* _The data_:
============================================================

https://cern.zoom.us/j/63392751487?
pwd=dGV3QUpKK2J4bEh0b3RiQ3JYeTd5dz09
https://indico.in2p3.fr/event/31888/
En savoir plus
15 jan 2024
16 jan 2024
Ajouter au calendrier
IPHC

============================================================

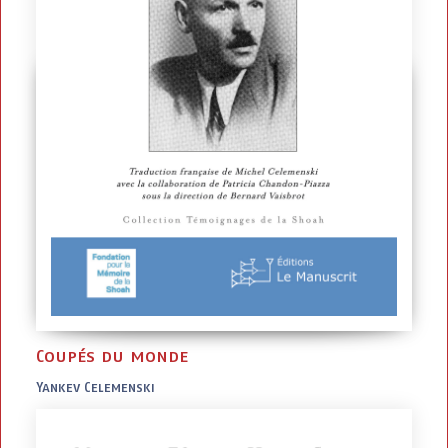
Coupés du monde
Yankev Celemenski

============================================================

Copy every single line of the material above that holds "https".

https://cern.zoom.us/j/63392751487?
https://indico.in2p3.fr/event/31888/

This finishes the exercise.